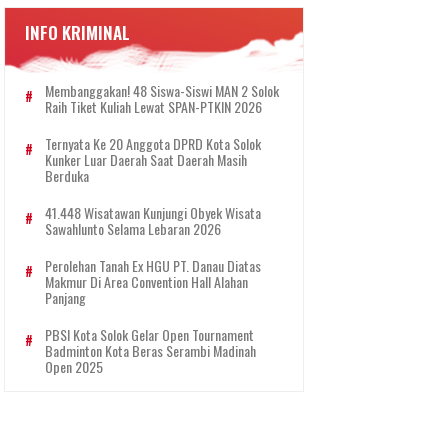
INFO KRIMINAL
Membanggakan! 48 Siswa-Siswi MAN 2 Solok
Raih Tiket Kuliah Lewat SPAN-PTKIN 2026
Ternyata Ke 20 Anggota DPRD Kota Solok
Kunker Luar Daerah Saat Daerah Masih
Berduka
41.448 Wisatawan Kunjungi Obyek Wisata
Sawahlunto Selama Lebaran 2026
Perolehan Tanah Ex HGU PT. Danau Diatas
Makmur Di Area Convention Hall Alahan
Panjang
PBSI Kota Solok Gelar Open Tournament
Badminton Kota Beras Serambi Madinah
Open 2025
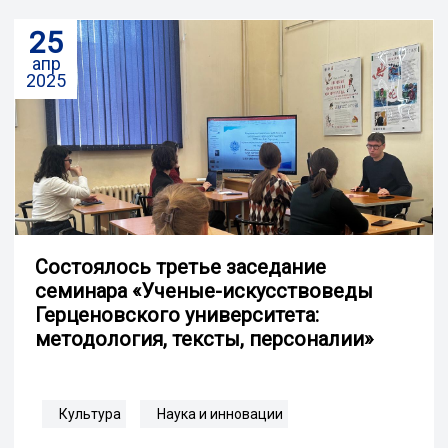
25
апр
2025
Состоялось третье заседание
семинара «Ученые-искусствоведы
Герценовского университета:
методология, тексты, персоналии»
Культура
Наука и инновации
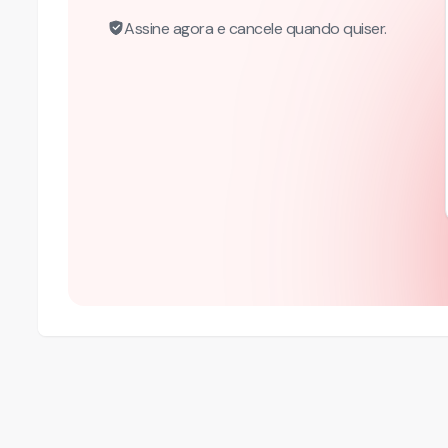
Assine agora e cancele quando quiser.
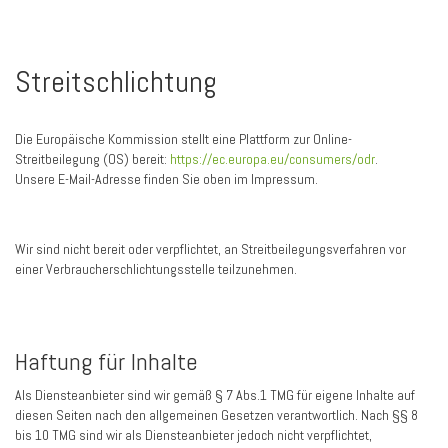
Streitschlichtung
Die Europäische Kommission stellt eine Plattform zur Online-
Streitbeilegung (OS) bereit:
https://ec.europa.eu/consumers/odr
.
Unsere E-Mail-Adresse finden Sie oben im Impressum.
Wir sind nicht bereit oder verpflichtet, an Streitbeilegungsverfahren vor
einer Verbraucherschlichtungsstelle teilzunehmen.
Haftung für Inhalte
Als Diensteanbieter sind wir gemäß § 7 Abs.1 TMG für eigene Inhalte auf
diesen Seiten nach den allgemeinen Gesetzen verantwortlich. Nach §§ 8
bis 10 TMG sind wir als Diensteanbieter jedoch nicht verpflichtet,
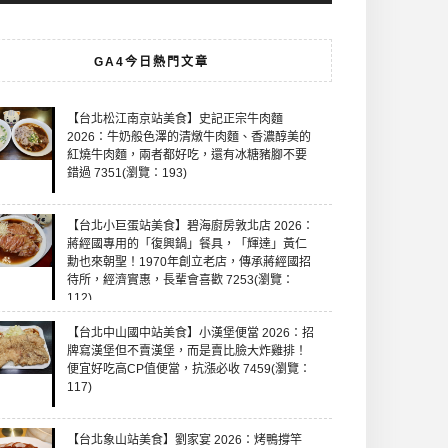
GA4今日熱門文章
【台北松江南京站美食】史記正宗牛肉麵
2026：牛奶般色澤的清燉牛肉麵、香濃醇美的
紅燒牛肉麵，兩者都好吃，還有冰糖豬腳不要
錯過 7351(瀏覽：193)
【台北小巨蛋站美食】碧海廚房敦北店 2026：
蔣經國專用的「復興鍋」餐具，「輝達」黃仁
勳也來朝聖！1970年創立老店，傳承蔣經國招
待所，經濟實惠，長輩會喜歡 7253(瀏覽：
112)
【台北中山國中站美食】小漢堡便當 2026：招
牌寫漢堡但不賣漢堡，而是賣比臉大炸雞排！
便宜好吃高CP值便當，抗漲必收 7459(瀏覽：
117)
【台北象山站美食】劉家宴 2026：烤鴨撐竿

• WHAT THE TASK ASKS
From the first line of the records through the line containing "Sawahlunto Selama Lebaran 2026", please output exactly those lines and nothing more, leaving out the pictures.

• RESULT
INFO KRIMINAL
Membanggakan! 48 Siswa-Siswi MAN 2 Solok
Raih Tiket Kuliah Lewat SPAN-PTKIN 2026
Ternyata Ke 20 Anggota DPRD Kota Solok
Kunker Luar Daerah Saat Daerah Masih
Berduka
41.448 Wisatawan Kunjungi Obyek Wisata
Sawahlunto Selama Lebaran 2026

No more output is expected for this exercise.